Katsura froze, muscles flexed taut as bowstrings, when his well-attuned ears caught snatches of an inexpertly stifled chuckle sounding from somewhere over his own shoulder.

"'Relatively' being the operative word there. You're too tense, Zura! Lighten up, I'll be gentle," the voice snickered in a smug pantomime of reassurance.

Katsura grimaced and exercised a commendable dose of self-restraint, clamping a hand over his mouth and biting his tongue to smother a string of nasty epithets that could have been quite aptly applied to the blasted, effervescent perm-head who had dissolved into laughter again behind him.

Internally, however, Katsura soundly cursed himself for cursing—forgive me, Shouyou-sensei—hypocritically swearing at himself all the while for yielding to the discomfort.

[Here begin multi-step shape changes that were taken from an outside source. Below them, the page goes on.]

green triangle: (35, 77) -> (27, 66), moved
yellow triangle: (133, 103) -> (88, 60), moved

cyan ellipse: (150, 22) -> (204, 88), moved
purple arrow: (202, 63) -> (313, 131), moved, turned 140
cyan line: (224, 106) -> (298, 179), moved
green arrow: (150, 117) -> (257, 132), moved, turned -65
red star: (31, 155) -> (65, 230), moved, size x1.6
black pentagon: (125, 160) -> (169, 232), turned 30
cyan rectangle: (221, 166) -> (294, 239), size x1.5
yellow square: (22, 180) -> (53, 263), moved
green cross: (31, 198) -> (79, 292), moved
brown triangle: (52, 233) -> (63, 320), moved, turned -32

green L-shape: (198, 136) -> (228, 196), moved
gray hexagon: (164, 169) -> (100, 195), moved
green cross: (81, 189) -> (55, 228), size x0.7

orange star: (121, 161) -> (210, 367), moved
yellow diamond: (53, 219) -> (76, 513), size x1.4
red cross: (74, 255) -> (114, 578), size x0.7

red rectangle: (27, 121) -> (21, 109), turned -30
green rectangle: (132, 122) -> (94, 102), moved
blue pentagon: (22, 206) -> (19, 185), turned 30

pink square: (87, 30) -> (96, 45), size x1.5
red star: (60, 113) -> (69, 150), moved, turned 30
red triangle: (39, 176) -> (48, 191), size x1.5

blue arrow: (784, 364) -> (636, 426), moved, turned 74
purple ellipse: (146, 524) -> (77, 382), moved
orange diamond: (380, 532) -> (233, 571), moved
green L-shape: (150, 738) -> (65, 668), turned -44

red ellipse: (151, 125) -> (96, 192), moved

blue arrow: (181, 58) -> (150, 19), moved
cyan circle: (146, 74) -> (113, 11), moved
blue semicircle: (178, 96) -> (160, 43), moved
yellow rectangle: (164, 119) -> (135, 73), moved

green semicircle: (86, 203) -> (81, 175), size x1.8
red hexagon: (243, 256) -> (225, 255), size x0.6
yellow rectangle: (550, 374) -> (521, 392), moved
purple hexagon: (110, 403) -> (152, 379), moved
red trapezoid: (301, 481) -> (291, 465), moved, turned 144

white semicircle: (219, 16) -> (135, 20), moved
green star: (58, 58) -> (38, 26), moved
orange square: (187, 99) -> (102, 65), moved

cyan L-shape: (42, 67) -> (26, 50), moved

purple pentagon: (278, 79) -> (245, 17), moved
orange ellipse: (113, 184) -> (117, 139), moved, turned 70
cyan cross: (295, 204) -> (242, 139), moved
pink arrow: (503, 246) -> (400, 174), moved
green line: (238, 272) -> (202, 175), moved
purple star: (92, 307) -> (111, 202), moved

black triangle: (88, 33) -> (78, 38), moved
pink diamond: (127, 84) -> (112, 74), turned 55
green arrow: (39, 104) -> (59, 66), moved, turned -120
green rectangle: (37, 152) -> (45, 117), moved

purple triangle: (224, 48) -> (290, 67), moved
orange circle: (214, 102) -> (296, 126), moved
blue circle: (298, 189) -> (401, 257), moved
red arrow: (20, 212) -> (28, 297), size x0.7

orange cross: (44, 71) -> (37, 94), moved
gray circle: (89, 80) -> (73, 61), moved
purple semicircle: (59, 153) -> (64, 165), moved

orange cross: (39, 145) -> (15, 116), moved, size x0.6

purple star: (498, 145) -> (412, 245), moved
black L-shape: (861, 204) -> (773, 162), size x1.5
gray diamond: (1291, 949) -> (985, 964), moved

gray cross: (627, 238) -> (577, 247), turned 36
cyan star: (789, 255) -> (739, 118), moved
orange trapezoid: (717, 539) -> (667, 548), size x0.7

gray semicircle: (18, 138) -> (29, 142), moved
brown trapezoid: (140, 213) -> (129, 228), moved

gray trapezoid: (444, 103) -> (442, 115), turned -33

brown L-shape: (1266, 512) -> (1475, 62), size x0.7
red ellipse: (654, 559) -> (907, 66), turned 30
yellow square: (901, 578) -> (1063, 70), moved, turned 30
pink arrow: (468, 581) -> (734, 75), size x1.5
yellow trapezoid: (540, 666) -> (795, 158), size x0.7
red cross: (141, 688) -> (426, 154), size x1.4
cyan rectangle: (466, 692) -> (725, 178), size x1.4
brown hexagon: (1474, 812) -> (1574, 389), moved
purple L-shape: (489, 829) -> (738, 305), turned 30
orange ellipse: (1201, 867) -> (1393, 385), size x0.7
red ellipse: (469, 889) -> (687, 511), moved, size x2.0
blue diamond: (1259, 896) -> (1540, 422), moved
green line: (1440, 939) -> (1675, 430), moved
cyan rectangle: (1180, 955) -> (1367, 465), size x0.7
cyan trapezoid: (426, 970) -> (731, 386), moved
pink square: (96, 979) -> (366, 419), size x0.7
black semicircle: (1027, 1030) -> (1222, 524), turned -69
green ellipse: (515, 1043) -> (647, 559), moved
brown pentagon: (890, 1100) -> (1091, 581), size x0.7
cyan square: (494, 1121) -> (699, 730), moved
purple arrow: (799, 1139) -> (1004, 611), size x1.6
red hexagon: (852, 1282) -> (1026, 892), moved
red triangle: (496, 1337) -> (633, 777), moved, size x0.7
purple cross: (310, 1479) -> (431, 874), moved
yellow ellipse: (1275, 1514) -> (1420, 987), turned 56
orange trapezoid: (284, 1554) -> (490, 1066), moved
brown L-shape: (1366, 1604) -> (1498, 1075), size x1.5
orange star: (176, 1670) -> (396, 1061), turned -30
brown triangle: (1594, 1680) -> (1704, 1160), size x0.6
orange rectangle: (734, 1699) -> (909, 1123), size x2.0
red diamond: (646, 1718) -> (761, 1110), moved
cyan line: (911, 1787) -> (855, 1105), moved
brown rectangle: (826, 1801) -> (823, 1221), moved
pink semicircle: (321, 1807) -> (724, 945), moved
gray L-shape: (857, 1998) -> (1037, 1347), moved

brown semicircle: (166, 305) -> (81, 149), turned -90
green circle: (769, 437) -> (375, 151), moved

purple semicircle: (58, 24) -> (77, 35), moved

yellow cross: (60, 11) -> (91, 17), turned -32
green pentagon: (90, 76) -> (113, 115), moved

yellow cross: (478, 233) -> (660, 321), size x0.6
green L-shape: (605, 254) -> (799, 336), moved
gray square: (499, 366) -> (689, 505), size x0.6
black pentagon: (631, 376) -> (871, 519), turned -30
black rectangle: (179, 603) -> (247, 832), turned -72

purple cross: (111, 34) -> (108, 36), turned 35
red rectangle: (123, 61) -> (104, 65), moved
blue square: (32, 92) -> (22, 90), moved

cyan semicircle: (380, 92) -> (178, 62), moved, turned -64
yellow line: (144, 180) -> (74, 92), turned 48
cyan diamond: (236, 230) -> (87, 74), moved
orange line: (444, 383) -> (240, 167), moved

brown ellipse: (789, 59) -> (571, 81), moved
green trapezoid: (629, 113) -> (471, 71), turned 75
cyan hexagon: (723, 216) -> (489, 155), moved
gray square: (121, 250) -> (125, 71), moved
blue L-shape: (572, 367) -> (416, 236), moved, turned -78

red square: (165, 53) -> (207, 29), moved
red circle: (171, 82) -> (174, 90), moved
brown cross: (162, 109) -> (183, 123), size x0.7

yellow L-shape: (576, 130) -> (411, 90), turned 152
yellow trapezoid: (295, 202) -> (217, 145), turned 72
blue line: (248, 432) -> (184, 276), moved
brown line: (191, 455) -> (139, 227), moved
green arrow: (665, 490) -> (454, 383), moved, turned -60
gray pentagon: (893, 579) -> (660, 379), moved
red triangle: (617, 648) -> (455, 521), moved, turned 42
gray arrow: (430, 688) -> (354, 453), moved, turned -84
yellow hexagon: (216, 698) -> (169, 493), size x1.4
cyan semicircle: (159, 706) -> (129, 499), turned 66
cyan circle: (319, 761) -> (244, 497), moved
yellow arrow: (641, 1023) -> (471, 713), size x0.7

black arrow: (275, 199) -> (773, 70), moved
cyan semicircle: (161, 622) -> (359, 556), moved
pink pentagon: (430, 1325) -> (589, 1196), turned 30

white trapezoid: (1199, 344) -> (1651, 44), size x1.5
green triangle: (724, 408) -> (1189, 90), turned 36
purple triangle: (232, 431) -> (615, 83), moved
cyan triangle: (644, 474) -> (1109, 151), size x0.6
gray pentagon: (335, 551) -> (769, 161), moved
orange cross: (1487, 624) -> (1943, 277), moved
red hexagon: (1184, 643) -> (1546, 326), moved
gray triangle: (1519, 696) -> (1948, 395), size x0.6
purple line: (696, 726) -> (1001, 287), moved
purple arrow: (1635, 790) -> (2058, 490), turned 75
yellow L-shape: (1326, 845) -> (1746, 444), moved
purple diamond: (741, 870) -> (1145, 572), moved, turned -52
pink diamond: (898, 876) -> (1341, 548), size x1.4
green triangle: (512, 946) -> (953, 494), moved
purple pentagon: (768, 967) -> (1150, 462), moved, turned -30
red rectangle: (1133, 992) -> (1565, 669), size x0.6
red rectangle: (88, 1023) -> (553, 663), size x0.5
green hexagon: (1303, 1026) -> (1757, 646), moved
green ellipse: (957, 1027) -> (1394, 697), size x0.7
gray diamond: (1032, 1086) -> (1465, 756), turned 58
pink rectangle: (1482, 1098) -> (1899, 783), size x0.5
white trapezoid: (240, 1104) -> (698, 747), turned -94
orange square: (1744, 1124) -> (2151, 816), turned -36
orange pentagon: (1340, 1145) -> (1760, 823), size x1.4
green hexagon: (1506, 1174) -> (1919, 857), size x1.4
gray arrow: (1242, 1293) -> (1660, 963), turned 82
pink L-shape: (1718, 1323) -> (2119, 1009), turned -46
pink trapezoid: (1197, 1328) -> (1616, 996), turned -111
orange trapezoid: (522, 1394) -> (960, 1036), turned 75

Pain is ephemeral, merely a distraction from the present, he mumbled, attempting to channel a Jedi. If I center my attention elsewhere—oh! The Famicom is ever my stalwart ally.

Midway through humming the first stanza of the Super Mario Bros. theme aloud, Katsura reeled as he felt a tug, a brutal pull, and finally a full-blown yank. He abandoned all prospects of clinging to noble pretenses (i.e., Plan A) and instead resolved to cut his losses with Plan B, which entailed coolly screwing his eyes shut, stoically bearing the pain with minimal Mario vocalization, and duly refusing his tormenter the satisfaction of witnessing Katsura's fragilely metered composure splinter into a billion tiny, microscopic, absolutely infinitesimal pieces.

Katsura consoled himself with the knowledge that the perpetual perm would be the unfortunate soul quite rightly inconvenienced with the task of collecting said miniscule fragments and sloppily gluing them back together once more (possibly at the mercy of Eligo 13's sign point) should Katsura surrender to his baser urges and ultimately happen to snap. His internal space pirate cackled maniacally in approval.

A calloused hand scrabbling for leverage fisted harshly at the sensitive nape of Katsura's neck, physically jerking him from his musings.

"Oops, so sorry, my hand slipped."

The smirk of sweet revenge was infuriatingly audible. Katsura, his space pirate alter-ego now fuming and ranting and raving, consequently toyed with the option of resorting to Plan C.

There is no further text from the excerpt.